1. Request Buffer Pool (8KB) - Reuses buffers for reading incoming HTTP requests
2. Chunk Buffer Pool (256 bytes) - Reuses small buffers for chunked reading
3. Response Buffer Pool - Reuses bytes.Buffer for building HTTP responses

var requestBufferPool = sync.Pool{
    New: func() interface{} {
        buf := make([]byte, 8192)
        return &buf
    },
}

How It Works

Get buffer from pool → Reset it → Use it → Return to pool
                           ↓
                    (Reused by next request)

Instead of:

Allocate new buffer → Use it → Garbage collector cleans up
                                      ↓
                               (Memory churn + GC pressure)

Performance Impact

Metric	Before Buffer Pools	After Buffer Pools	Improvement
Peak RPS	4,000	7,721	+93% 🔥
Memory Allocations	High	Minimal	Significantly reduced
GC Pressure	Constant	Minimal	Much lower

Result: Nearly doubled throughput by eliminating memory allocation overhead!

Graceful Shutdown

The server now supports graceful shutdown, allowing in-flight requests to complete before the server stops.
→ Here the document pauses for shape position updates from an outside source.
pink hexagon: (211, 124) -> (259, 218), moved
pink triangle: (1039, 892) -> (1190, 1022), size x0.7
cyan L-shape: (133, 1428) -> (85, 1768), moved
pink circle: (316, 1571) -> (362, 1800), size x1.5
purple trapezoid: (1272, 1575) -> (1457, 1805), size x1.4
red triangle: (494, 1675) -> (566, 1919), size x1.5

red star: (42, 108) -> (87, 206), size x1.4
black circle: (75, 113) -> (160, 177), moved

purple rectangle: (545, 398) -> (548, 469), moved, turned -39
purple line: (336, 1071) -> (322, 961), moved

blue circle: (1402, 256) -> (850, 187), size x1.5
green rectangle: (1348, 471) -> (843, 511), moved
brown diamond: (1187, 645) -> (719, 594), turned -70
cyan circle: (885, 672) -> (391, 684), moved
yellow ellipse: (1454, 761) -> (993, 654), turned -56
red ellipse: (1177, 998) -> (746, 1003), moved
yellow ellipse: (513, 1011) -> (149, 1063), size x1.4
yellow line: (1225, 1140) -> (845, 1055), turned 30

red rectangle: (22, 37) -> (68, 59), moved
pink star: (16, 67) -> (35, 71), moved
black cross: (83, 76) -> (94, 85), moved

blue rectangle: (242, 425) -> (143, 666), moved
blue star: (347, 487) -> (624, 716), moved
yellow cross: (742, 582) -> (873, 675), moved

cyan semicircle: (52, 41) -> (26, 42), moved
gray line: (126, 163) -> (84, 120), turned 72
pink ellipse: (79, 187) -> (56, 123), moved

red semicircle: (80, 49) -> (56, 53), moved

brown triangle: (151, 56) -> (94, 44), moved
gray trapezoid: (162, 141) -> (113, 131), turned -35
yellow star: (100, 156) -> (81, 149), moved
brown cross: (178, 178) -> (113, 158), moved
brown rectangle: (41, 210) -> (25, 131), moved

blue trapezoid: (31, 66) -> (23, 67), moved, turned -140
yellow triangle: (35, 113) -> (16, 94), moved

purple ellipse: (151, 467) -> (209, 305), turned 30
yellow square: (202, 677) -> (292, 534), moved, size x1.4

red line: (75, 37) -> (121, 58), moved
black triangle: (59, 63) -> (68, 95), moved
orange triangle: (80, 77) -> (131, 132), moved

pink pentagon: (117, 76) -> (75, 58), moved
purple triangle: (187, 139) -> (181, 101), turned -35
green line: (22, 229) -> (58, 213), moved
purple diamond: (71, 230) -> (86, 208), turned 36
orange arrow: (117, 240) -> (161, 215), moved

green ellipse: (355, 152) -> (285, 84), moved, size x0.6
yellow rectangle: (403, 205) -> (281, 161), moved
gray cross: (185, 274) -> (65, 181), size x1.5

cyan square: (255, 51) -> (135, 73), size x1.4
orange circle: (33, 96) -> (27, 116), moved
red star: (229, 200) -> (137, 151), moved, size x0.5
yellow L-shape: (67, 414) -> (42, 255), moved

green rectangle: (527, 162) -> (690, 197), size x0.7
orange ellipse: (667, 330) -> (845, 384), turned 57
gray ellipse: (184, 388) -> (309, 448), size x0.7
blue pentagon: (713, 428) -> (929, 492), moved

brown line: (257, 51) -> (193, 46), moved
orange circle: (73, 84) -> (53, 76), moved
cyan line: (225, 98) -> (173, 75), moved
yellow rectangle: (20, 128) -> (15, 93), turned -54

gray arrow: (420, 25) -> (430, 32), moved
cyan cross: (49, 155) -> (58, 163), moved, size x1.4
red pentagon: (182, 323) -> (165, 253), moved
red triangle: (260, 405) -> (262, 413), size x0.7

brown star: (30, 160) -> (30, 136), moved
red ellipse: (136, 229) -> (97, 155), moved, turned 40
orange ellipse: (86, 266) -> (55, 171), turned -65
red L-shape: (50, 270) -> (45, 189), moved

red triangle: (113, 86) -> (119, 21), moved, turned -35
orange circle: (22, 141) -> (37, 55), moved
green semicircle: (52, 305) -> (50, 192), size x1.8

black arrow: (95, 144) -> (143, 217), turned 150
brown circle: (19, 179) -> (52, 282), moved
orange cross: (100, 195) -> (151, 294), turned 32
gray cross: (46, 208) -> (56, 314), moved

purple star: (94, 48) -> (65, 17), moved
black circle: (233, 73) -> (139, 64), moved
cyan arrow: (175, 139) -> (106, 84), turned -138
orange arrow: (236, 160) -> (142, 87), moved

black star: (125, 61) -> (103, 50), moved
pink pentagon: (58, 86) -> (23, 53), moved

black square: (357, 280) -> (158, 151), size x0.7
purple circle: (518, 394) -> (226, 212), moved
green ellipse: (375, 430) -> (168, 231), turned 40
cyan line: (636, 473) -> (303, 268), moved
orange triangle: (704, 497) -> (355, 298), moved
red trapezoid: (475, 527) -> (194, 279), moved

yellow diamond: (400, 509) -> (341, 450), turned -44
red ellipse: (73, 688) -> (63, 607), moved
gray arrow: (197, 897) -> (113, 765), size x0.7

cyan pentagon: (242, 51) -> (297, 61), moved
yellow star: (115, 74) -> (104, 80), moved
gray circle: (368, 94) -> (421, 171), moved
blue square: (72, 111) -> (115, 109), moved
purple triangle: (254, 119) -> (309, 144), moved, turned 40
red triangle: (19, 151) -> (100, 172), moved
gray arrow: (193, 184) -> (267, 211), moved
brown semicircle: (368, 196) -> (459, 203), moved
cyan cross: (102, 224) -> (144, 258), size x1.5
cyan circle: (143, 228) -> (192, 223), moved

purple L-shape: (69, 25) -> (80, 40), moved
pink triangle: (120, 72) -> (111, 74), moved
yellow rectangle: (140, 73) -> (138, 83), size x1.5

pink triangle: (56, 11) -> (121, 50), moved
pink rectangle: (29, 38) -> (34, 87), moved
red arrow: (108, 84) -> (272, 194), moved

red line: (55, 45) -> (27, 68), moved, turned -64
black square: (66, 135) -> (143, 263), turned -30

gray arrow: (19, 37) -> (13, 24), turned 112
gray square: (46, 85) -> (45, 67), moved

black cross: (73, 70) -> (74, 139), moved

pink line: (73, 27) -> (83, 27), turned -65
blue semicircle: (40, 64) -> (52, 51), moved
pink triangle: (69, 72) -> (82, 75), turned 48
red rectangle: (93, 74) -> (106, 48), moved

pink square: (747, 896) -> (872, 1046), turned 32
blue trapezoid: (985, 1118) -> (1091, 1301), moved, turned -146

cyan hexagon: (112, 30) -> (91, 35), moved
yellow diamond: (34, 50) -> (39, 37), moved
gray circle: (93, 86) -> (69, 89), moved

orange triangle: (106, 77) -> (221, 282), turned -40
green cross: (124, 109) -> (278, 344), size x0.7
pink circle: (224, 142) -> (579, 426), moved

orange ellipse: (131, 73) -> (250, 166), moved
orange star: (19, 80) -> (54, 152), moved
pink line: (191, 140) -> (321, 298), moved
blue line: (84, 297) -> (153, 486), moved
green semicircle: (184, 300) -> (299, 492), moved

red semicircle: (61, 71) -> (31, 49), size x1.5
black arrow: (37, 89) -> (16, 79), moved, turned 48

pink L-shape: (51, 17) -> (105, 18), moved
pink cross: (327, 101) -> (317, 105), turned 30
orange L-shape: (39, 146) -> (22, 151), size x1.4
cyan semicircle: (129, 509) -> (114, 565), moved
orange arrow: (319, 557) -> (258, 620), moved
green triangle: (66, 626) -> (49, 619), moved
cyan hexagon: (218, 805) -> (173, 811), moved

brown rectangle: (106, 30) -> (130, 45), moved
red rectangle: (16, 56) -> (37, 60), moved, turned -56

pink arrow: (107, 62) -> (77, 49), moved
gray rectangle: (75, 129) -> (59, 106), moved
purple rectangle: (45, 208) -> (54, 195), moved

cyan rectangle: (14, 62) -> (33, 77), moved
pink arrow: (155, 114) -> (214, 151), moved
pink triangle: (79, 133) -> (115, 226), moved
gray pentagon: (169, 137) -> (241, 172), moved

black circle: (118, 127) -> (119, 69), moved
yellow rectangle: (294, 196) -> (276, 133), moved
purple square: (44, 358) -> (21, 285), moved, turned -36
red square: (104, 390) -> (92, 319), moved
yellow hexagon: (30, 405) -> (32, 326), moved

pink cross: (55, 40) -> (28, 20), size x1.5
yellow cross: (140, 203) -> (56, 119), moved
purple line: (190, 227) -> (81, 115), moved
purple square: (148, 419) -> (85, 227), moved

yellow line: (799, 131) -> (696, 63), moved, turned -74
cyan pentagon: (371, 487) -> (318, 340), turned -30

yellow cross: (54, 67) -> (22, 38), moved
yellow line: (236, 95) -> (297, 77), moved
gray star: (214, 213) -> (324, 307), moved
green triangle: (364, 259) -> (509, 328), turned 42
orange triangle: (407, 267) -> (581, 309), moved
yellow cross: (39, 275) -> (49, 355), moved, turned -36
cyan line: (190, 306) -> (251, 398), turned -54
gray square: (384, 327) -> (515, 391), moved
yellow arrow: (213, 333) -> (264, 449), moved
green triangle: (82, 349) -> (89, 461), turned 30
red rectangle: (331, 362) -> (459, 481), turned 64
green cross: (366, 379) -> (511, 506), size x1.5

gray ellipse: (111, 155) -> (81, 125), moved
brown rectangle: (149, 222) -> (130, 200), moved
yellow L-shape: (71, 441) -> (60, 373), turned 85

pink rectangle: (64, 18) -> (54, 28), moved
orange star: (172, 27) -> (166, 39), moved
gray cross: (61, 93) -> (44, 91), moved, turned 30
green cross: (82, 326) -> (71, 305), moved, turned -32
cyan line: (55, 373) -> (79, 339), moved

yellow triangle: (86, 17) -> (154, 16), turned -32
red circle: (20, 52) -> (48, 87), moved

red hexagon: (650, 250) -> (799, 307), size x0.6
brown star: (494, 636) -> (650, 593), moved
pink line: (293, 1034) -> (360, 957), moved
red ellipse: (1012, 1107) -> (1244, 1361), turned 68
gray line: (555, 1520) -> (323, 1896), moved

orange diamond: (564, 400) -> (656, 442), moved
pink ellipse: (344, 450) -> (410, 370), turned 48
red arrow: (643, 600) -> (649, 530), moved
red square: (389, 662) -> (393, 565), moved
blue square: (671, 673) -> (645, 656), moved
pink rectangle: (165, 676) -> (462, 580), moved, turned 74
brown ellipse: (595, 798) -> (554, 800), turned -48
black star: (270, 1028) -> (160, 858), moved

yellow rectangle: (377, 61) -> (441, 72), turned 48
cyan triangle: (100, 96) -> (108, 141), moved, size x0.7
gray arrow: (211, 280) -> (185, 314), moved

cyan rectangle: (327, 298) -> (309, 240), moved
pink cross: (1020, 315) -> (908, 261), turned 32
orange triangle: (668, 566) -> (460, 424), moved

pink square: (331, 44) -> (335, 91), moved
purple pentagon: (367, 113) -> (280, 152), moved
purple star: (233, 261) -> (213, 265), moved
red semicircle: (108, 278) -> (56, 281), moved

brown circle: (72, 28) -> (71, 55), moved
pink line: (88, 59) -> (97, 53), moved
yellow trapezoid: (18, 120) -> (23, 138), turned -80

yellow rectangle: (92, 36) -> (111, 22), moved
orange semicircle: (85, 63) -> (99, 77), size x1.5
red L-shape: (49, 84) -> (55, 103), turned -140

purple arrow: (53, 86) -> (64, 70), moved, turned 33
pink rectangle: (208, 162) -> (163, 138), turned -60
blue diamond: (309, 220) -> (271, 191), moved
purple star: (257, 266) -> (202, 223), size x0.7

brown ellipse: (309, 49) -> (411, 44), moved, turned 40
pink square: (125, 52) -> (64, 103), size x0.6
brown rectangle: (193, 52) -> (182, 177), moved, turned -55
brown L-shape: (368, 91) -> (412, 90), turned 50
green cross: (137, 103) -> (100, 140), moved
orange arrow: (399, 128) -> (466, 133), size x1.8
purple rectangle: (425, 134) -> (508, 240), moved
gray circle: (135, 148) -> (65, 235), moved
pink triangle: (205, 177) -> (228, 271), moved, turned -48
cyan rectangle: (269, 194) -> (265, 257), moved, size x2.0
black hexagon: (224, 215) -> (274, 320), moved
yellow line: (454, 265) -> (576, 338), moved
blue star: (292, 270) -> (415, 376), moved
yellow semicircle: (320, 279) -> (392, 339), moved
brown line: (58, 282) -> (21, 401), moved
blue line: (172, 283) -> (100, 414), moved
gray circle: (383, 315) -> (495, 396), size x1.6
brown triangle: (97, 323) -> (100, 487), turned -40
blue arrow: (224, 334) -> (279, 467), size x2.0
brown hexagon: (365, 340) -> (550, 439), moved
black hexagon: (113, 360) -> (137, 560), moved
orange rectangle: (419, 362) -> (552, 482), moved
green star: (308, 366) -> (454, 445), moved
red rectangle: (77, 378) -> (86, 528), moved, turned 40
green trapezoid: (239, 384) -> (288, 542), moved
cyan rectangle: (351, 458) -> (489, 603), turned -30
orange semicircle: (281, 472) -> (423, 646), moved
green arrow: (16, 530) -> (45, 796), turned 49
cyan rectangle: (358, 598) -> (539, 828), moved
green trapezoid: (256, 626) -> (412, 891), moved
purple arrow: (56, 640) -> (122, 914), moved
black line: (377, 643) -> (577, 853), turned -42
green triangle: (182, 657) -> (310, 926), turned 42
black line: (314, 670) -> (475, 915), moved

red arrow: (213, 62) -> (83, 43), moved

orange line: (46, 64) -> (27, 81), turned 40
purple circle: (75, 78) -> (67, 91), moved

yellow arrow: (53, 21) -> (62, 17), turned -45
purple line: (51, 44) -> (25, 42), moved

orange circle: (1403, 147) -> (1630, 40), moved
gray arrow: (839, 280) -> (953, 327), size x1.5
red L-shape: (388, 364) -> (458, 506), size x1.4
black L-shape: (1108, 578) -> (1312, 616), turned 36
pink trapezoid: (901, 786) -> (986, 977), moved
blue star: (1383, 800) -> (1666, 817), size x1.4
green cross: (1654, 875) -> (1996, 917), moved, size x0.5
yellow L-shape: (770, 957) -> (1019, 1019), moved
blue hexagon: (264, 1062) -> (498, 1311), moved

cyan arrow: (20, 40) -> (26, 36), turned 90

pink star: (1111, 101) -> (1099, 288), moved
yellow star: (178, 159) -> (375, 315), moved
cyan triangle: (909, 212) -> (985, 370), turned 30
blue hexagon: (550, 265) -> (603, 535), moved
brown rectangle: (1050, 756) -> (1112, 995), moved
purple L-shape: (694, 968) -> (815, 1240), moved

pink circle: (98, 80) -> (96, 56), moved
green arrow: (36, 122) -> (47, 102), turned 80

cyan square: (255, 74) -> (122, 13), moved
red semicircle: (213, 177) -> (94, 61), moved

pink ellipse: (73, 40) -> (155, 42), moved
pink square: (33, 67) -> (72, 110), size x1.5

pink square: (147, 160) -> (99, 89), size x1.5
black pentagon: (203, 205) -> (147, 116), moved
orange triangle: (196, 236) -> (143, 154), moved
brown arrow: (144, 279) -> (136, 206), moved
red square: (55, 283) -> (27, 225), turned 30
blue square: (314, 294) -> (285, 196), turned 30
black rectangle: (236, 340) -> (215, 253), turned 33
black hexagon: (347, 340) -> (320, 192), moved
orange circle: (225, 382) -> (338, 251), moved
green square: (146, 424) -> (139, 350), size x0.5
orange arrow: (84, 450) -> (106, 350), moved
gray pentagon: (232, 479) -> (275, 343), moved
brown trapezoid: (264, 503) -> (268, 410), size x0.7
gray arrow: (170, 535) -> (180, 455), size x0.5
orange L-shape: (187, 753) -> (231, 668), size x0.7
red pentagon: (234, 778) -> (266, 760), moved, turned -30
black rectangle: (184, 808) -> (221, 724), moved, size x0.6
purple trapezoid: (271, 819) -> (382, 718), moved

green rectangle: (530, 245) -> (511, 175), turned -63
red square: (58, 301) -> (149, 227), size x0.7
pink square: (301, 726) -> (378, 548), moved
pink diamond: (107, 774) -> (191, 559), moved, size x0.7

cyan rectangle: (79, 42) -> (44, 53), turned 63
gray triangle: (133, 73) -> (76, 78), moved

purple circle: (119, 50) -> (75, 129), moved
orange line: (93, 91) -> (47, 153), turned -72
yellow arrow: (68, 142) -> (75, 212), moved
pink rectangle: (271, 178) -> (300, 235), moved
The server listens for interrupt signals (Ctrl+C) and SIGTERM signals, making it safe to stop in production-like environments.

How It Works

1. Signal Detection - Captures SIGINT (Ctrl+C) and SIGTERM signals
2. Stop Accepting Connections - Listeners stop accepting new connections immediately
3. Grace Period - Waits 2 seconds for active connections to complete
4. Clean Shutdown - Properly closes both HTTP and HTTPS listeners

Usage

# Start the server
go run main.go
# Server listening on http://localhost:8080
# TLS listener successfully started on https://localhost:8443

# Press Ctrl+C to trigger graceful shutdown
^C
# Shutting down server...
# Server stopped.

Implementation Details

The server uses Go's signal.NotifyContext to create a context that cancels when shutdown signals are received. Both HTTP and HTTPS listeners check this context and stop accepting new connections gracefully:

ctx, stop := signal.NotifyContext(context.Background(), os.Interrupt, syscall.SIGTERM)
defer stop()

// Listeners check ctx.Done() to stop accepting connections
<-ctx.Done()
log.Println("Shutting down server...")

This ensures that your application can be safely stopped without abruptly terminating active requests, preventing data loss or incomplete transactions.

HTTPS Configuration

Included Self-Signed Certificates

This repository includes self-signed certificates for local development and testing:

• server.crt - Self-signed certificate
• server.key - Private key

The server automatically detects these files and enables HTTPS on port 8443. These certificates are suitable for development and learning purposes only.

Using Production Certificates

To use standard certificates from a Certificate Authority (like Let's Encrypt):

1. Obtain certificates from a trusted CA:

   # Using Let's Encrypt (via Certbot)
   certbot certonly --standalone -d yourdomain.com
   
   # Certificates will be in: /etc/letsencrypt/live/yourdomain.com/

2. Copy certificate files to your project directory:

   cp /etc/letsencrypt/live/yourdomain.com/fullchain.pem server.crt
   cp /etc/letsencrypt/live/yourdomain.com/privkey.pem server.key
   chmod 600 server.key

3. Restart the server - it will automatically use the new certificates:

   go run main.go

Generating Self-Signed Certificates (for testing)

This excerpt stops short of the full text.